Return Early Pattern for Functions Problem [SOLVED]

Return Early Pattern for Functions Problem [SOLVED]
0

#1

I’m not sure if I’m doing this right at all as I’m a little confused by it but I somehow got everything ticked correct except one part which is the -2,2 not equaling undefined. Anyways what do you think the problem is?

// Setup
function abTest(a, b) {
  // Only change code below this line
  if (a && b < 0) {
    return undefined;
    } 
  
  
  
  // Only change code above this line

  return Math.round(Math.pow(Math.sqrt(a) + Math.sqrt(b), 2));
}

// Change values below to test your code
abTest(2,2);

#2

I’ve edited your post for readability. When you enter a code block into the forum, remember to precede it with a line of three backticks and follow it with a line of three backticks to make easier to read. See this post to find the backtick on your keyboard. The “preformatted text” tool in the editor (</>) will also add backticks around text.


#3

Mistake one would be using && as this would require both to be negative what you need is … || … (or )
this would then read … if a or b is less than 0
next little error is the way its written it should be if(a < 0 || b < 0)
use it this way and it will work


#4

Just to add to @JohnL3’s explanation.

You might want to also check out the operator precedence and associativity explanation on MDN, which explains that < has higher precedence than &&, so

(a && b < 0)

is first evaluated as (b < 0), which is false as b == 2.

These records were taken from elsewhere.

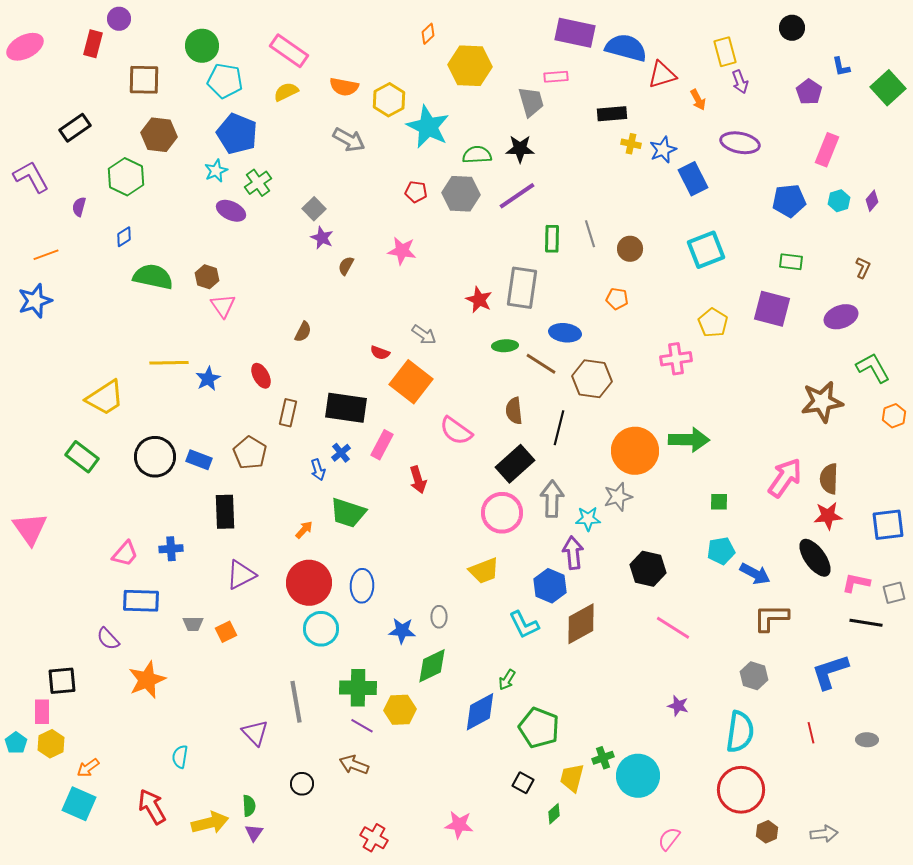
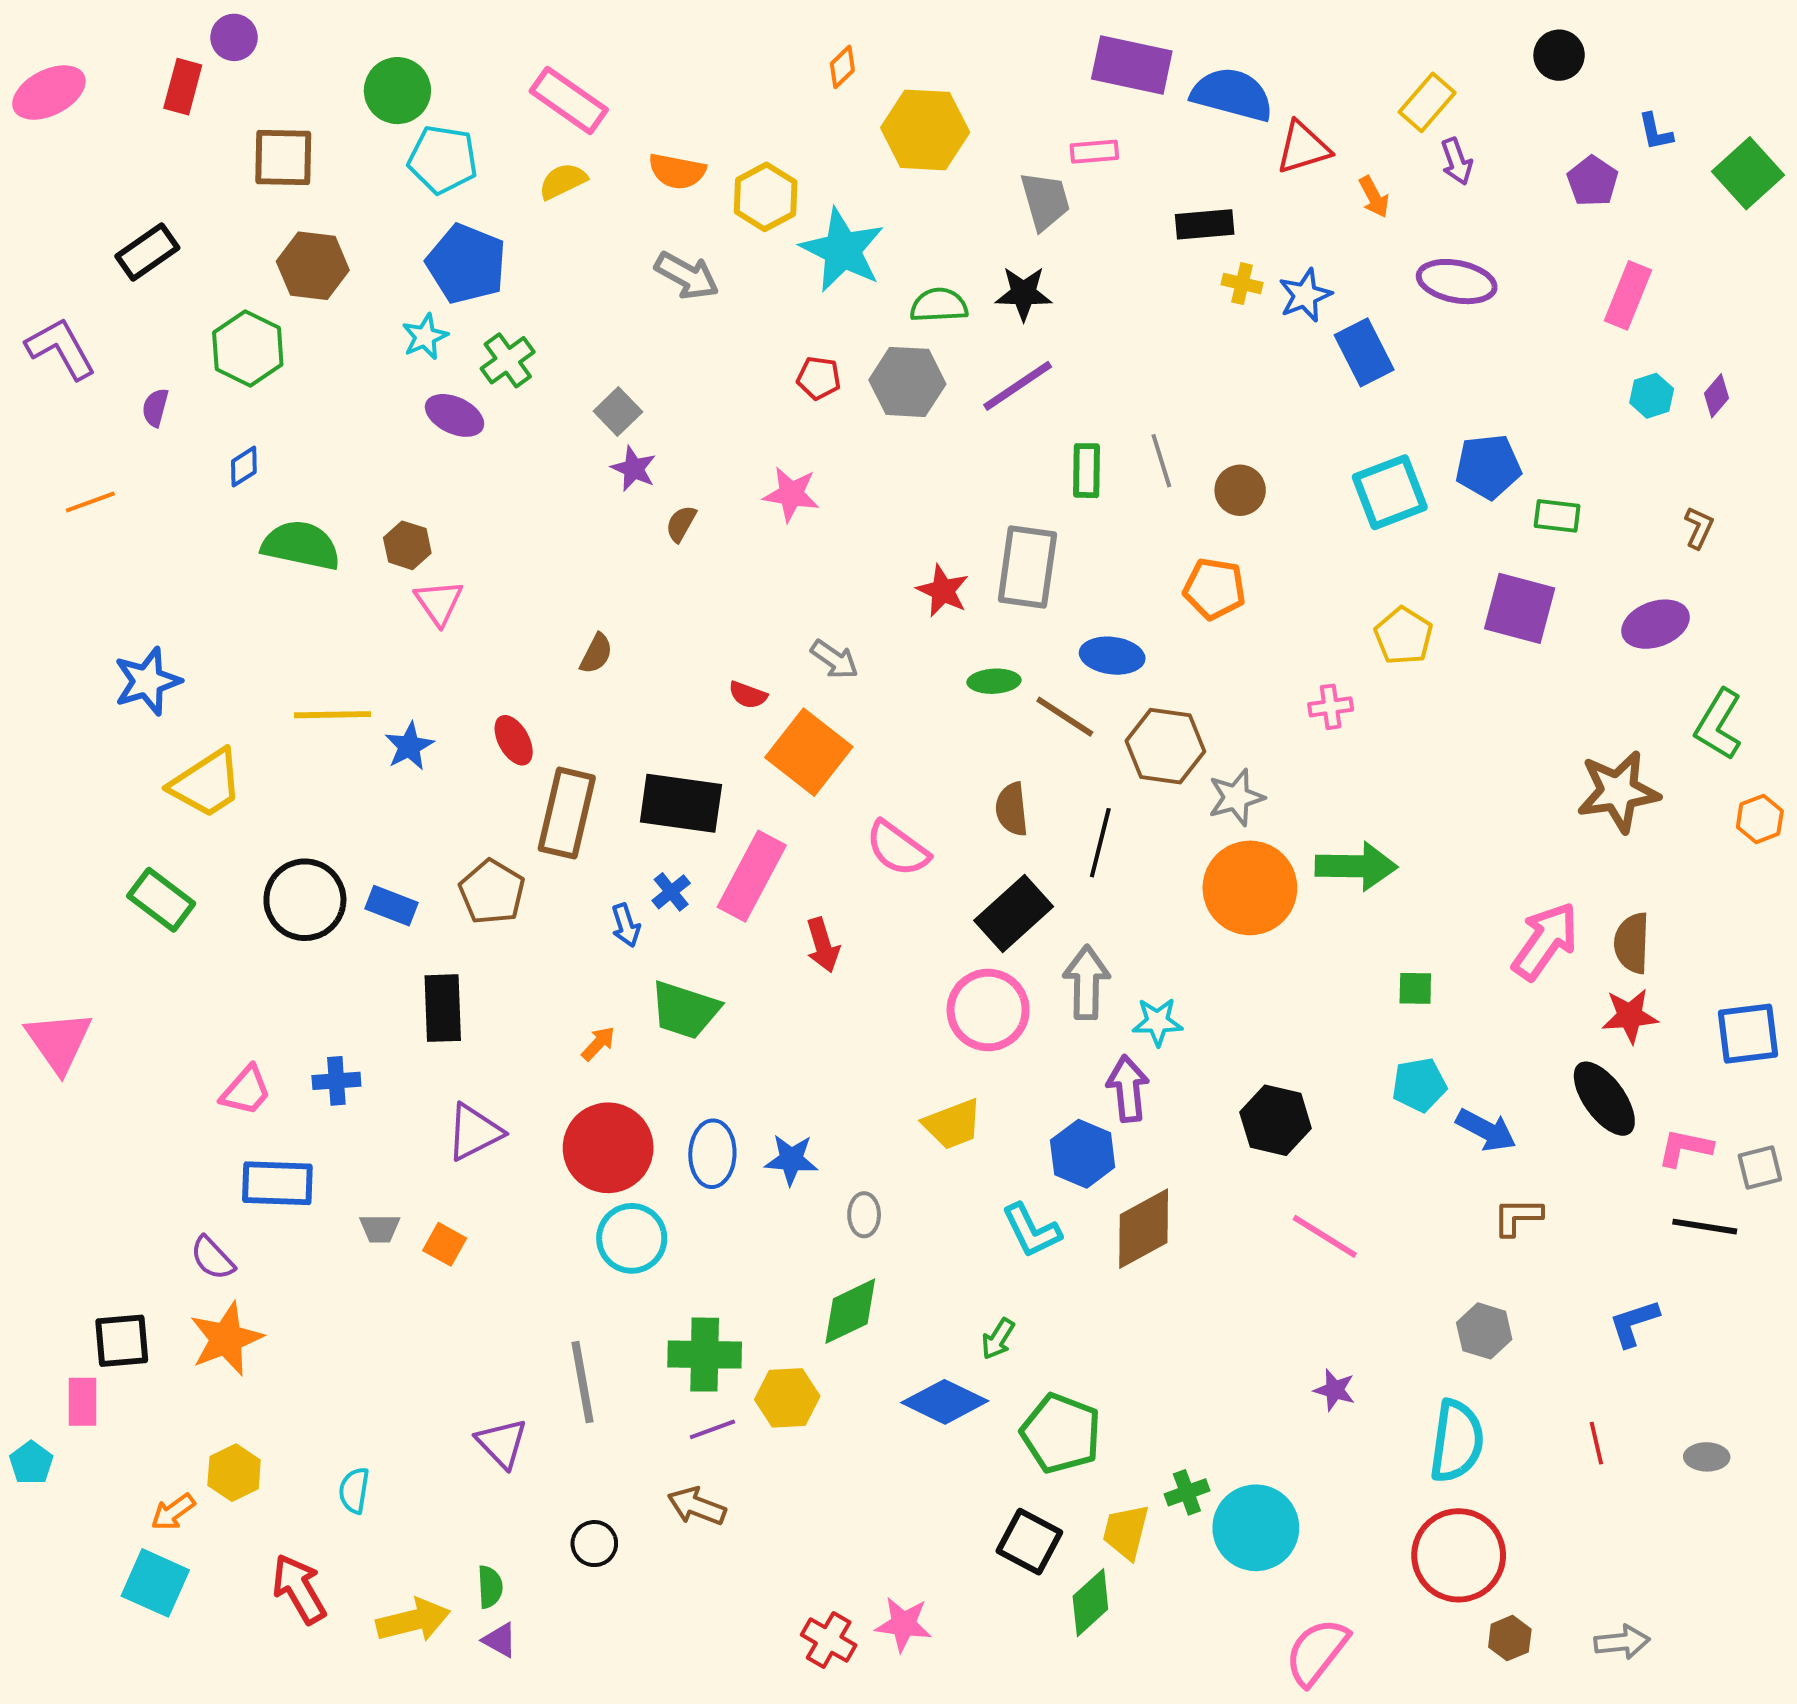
yellow rectangle: (725, 52) -> (1427, 102), turned 56
blue pentagon: (789, 201) -> (1488, 467), moved
orange pentagon: (617, 299) -> (1214, 589), size x1.4
blue star: (35, 301) -> (147, 681), moved
pink cross: (676, 359) -> (1331, 707), size x0.7
green L-shape: (873, 368) -> (1719, 725), turned -120
brown rectangle: (288, 413) -> (567, 813), size x1.6
pink rectangle: (382, 445) -> (752, 876), size x1.5
gray star: (618, 497) -> (1236, 797), moved
brown L-shape: (771, 618) -> (1518, 1217), size x0.7
blue star: (402, 631) -> (791, 1160), moved
orange square: (226, 632) -> (445, 1244), turned -35
blue L-shape: (830, 672) -> (1634, 1323), size x0.7
orange star: (147, 680) -> (226, 1339), moved
blue diamond: (480, 712) -> (945, 1402), turned 54
purple line: (362, 726) -> (712, 1429), turned -50
yellow hexagon: (51, 744) -> (234, 1473), moved
black square: (523, 783) -> (1029, 1542), size x1.5
green diamond: (554, 814) -> (1090, 1603), size x1.6
purple triangle: (254, 833) -> (500, 1640), turned -36
red cross: (374, 838) -> (829, 1640), moved
pink semicircle: (669, 839) -> (1317, 1652), size x1.5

Next (a && false) is evaluated, false is obviously false, but note that any number apart from 0 will be truthy see MDN Truthy glossary. So a alone is regarded as true, so this becomes true && false, which returns false, the result of (a && b < 0) for a ==-2 and b ==2.

Try playing around with these expressions in the browser dev tools console if you’re unsure of how it works.